Tuesday, January 20, 2009

Red Sage Quinoa Bread

A few weeks ago I described this delicious bread that my sister in law makes. Somebody asked for the recipe, and I've been wanting to try it for a while too, so here you go:

***This is a bread machine recipe, but it translates easily to a regular recipe if you know how to bake bread from scratch. The only thing that Jessica does differently perhaps, is using her own fresh ground flour and ground cayenne peppers from her garden. I don't know if that produces a significantly different product or not.***

Red Sage Quinoa Bread

"The combination of sage and quinoa results in an aromatic, earthy bread that is good with chicken dishes, including chicken soup. The soft texture of this bread also makes great rolls (truly, they are GREAT). Red sage is an herb with a bright red flower; looks like a minature version of Indian Paintbrush. It is rare and not easily available to the home cook."

1 c. dry quinoa

2 1/2 c. water ----- complete first step of prep.

1 c. water

2 T. lukewarm milk

1/2 c. whole wheat flour

3 c. bread flour

2 1/2 t. salt

3 T. dried rubbed sage

1 T. chile molindo (ground chile peppers)

2 t. active dry yeast

2 T. canola or corn oil (use olive oil???)

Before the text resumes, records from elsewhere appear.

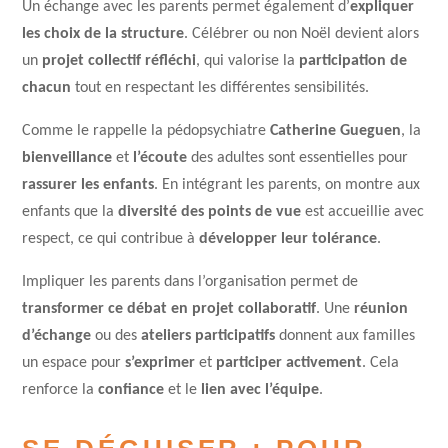
Un échange avec les parents permet également d’
expliquer
les choix de la structure
. Célébrer ou non Noël devient alors
un
projet collectif réfléchi
, qui valorise la
participation de
chacun
tout en respectant les différentes sensibilités.
Comme le rappelle la pédopsychiatre
Catherine Gueguen
, la
bienveillance
et
l’écoute
des adultes sont essentielles pour
rassurer les enfants
. En intégrant les parents, on montre aux
enfants que la
diversité des points de vue
est accueillie avec
respect, ce qui contribue à
développer leur tolérance
.
Impliquer les parents dans l’organisation permet de
transformer ce débat en
projet collaboratif
. Une
réunion
d’échange
ou des
ateliers participatifs
donnent aux familles
un espace pour
s’exprimer
et
participer activement
. Cela
renforce la
confiance
et le
lien avec l’équipe
.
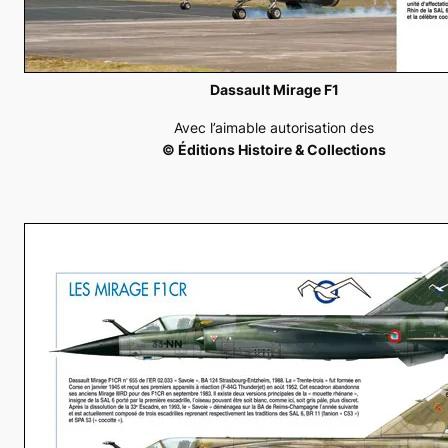
Dassault Mirage F1
Avec l’aimable autorisation des
© Éditions Histoire & Collections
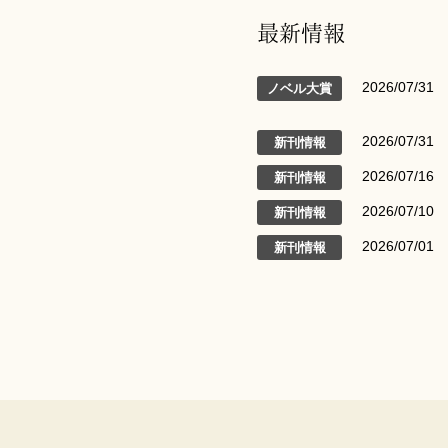
最新情報
2026/07/31
ノベル大賞
2026/07/31
新刊情報
2026/07/16
新刊情報
2026/07/10
新刊情報
2026/07/01
新刊情報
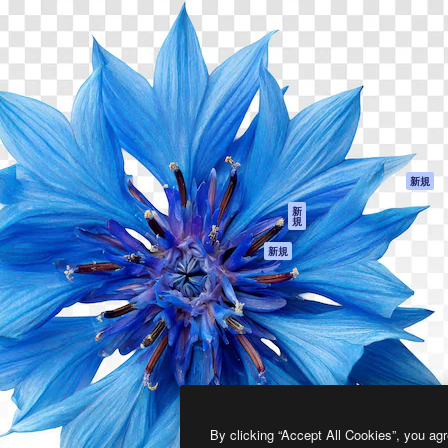
製品
はじめに
ティブ制作を導くためのプラ
Spaces
Academy
クリエイター、企業、代理
AI アシスタント
ドキュメント
含む100万人以上が利用して
AI 画像生成ツール
サポート
AI 動画生成ツール
利用規約
AI 音声合成ツール
プライバシーポリ
シー
ストックコンテン
ツ
オリジナル
新規
Claude/ChatGPT
クッキーポリシー
新
規
向けMCP
トラストセンター
エージェント
アフィリエイト
新規
API
法人向け
モバイルアプリ
すべてのMagnificツ
ール
2026
Freepik Company S.L.U.
無断複写・転載を禁じます
.
By clicking “Accept All Cookies”, you agr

12 fresh sage leaves, coarsely ground (pretty sure Jessica does not use Red Sage as described above)

Place the quinoa and 2-1/2 cups water in a saucepan and bring to a boil. Lower the heat to a simmer and cook for 20 to 25 minutes, or until the quinoa expands and becomes fluffy. Drain the quinoa and place in a measuring bowl. There should be about 2 cups of cook quinoa. Set aside.

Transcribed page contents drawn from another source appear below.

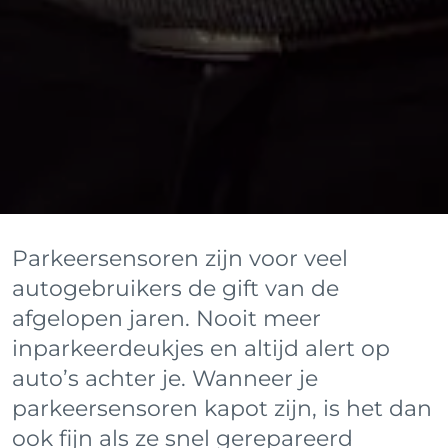
Parkeersensoren zijn voor veel
autogebruikers de gift van de
afgelopen jaren. Nooit meer
inparkeerdeukjes en altijd alert op
auto’s achter je. Wanneer je
parkeersensoren kapot zijn, is het dan
ook fijn als ze snel gerepareerd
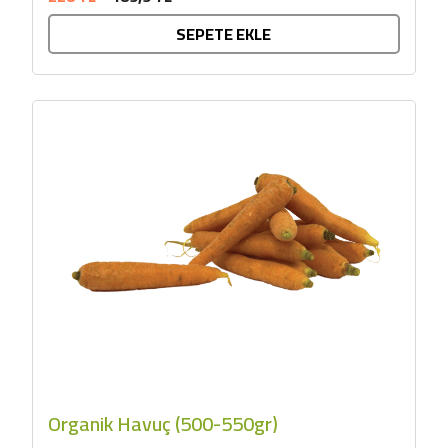
SEPETE EKLE
Organik Havuç (500-550gr)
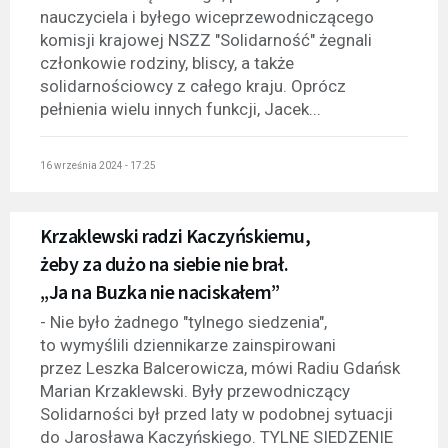
nauczyciela i byłego wiceprzewodniczącego
komisji krajowej NSZZ "Solidarność" żegnali
członkowie rodziny, bliscy, a także
solidarnościowcy z całego kraju. Oprócz
pełnienia wielu innych funkcji, Jacek...
16 września 2024 - 17:25
Krzaklewski radzi Kaczyńskiemu,
żeby za dużo na siebie nie brał.
„Ja na Buzka nie naciskałem”
- Nie było żadnego "tylnego siedzenia",
to wymyślili dziennikarze zainspirowani
przez Leszka Balcerowicza, mówi Radiu Gdańsk
Marian Krzaklewski. Były przewodniczący
Solidarności był przed laty w podobnej sytuacji
do Jarosława Kaczyńskiego. TYLNE SIEDZENIE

Bread Machine Instructions: 1. Combine the ingredients, except the fresh sage, in the bread pan in the order specified by the manufacturers instructions. 2. Process on the sweet or raisin bread setting. 3. Add the fresh sage at the beeps. TRADITIONAL YIELD: 2 loaves or 16 rolls.

***Using my bread machine, I would layer all the wet ingredients (milk, water, cooked quinoa) first, then add all the dry ingredients (flour, etc.), followed by the oil, lastly followed by the yeast in a small hole in the middle of the dry ingredients. I'm not sure how much bread machines vary, so I would check your users manual!***

MMMMMM, Enjoy!

PS) I found a recipe for a traditional loaf here. And a reminder- try it toasted!


Ellen said...

Hey, Becca. This is Terri's sis-in-law. I made your Mocha Chocolate Cake recipe after Christmas, and it was gooood. A little pricey and time consuming, but worth it for birthdays and such. David is asking for it for his. I'm planning to try this bread later. Thanks for posting recipes!

Becca said...

I totally agree about the cake being pricey and time consuming (like 3 hours the first time I made it... though I probably was interrupted 40 times:). BUT it is delicious, isn't it! Have fun with the bread, let me know how it turns out!